As managers, it’s our job to make sure engineers can manage incidents and drive reliability. DevOps first emerged in 2008 as a cultural shift to drive faster service delivery by removing barriers between teams. But it didn’t give managers clear success guidance — or explain how to increase responsiveness to market demands. More recently, developers are often doing the job of an ops engineer. But with every engineer eligible to be on-call, setting up a process for on-call teams can be tricky. As we found in a recent industry survey of IT professionals, 50% say capacity planning is among the most difficult and critical operations challenges they face.
Common Challenges for Organizations
- Increased complexity resulting in cognitive overload
The pace of digital services innovation continues to accelerate. To continually deliver a high-quality customer experience, many organizations are rapidly introducing new services, which must be supported. Seventy-seven percent of digital services organizations report their number of releases increased by at least 25% over the past three years.The role of those responsible for positive customer experiences is also evolving and expanding. Developers, who ideally should be focused on delivering innovation, now share in the burden of delivering an uninterrupted customer experience.

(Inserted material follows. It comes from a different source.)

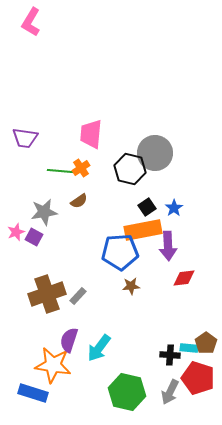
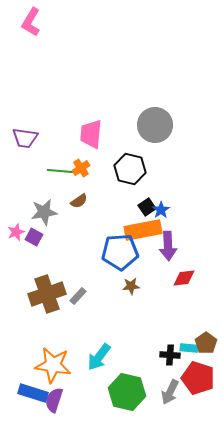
gray circle: moved 28 px up
blue star: moved 13 px left, 2 px down
purple semicircle: moved 15 px left, 60 px down
cyan arrow: moved 9 px down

- A lack of contextual data for troubleshooting
To quicken resolution time, it takes more than just notifying the right people quickly. Context is critical for taking the appropriate immediate action. At least 25% of IT professionals say they spend more time resolving issues and incidents than producing new features and products. Without context, it takes longer to identify and begin the appropriate remediation process.
- Alert fatigue
A large global enterprise receives hundreds of alerts every day that look just like the ones it receives the day of a breach. The constant stream of alerts can cause engineers to check out, a syndrome commonly known as alert fatigue. Reacting to this unending influx of alerts uses your engineers’ time and resources, costs money, and can prevent your IT department from playing a more strategic role in your company’s success. The complexity of applications distributed across the enterprise prevents your engineers from getting away from the alert stream.

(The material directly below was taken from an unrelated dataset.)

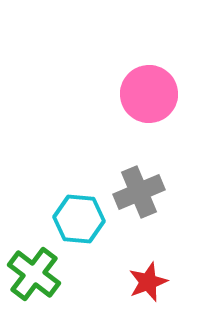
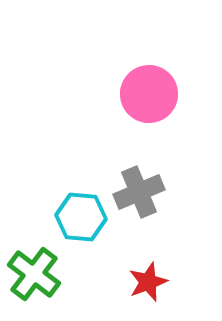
cyan hexagon: moved 2 px right, 2 px up
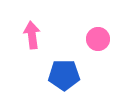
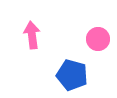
blue pentagon: moved 8 px right; rotated 16 degrees clockwise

Why On-Call is Important for Managers
Incident response can’t even begin without an effective on-call process and system. Managers need to be able to see that incidents were resolved in a timely manner via service level indicators (SLIs) to meet service level objectives (SLOs). Then in a post-mortem they can identify areas for improvement and learn about which processes to optimize to prevent these occurrences in the future.
4 Steps for On-Call Management Success
During major incidents, stakeholders including customers, executives, partners, and others demand frequent status updates. Part of your major incident response plan needs to focus on communication with these key players. Automating the identities and contact information of your stakeholders is fairly obvious. Manually communicating with stakeholders is way too time-consuming and error-prone, especially during a major incident.To help mitigate the damage of downtime or service degradation, you should also automate the content and frequency of communications during major incidents. Be prepared to answer any stakeholder questions to reassure them that all reasonable actions are being taken to address system weaknesses. Some executives want the nitty gritty details, and others just want the highlights — satisfy both needs with customized messaging sent automatically from initiation until resolution. xMatters uses Smart Notifications so that resolvers receive technical details while business stakeholders get status and impact updates.
2. Assess Group and Individual Performance
Measuring group performance is key to identifying areas that need improving, assessing contributions, and exposing vulnerabilities. Understand if groups and individuals are processing or ignoring issues by assessing the percentage of notifications they responded to. Improve mean time to recovery (MTTR) by measuring the maximum and average time it takes users or groups to respond to an event. Monitoring team performance when fixing issues also enables managers to gauge who needs coaching. xMatters offers an Incident Timeline and performance analytics. You can measure the quality of a user’s response by assigning scores to response types based on how they impact the resolution process. For instance, you might define an escalation to someone else as a negative response when action is required.
3. Monitor how incidents are resolved
During a single high-level incident, messages are sent to the IT/DevOps teams, to executive communications, and to customers. A major incident can include several distinct events. In the middle of the chaos, the crossfire of messages can be confusing. Incident managers can have a difficult time figuring out the exact cause-and-effect dynamic until each event is resolved, and sometimes not even then. The complexity can lengthen the time to resolve the entire incident and limit the ability to improve processes going forward.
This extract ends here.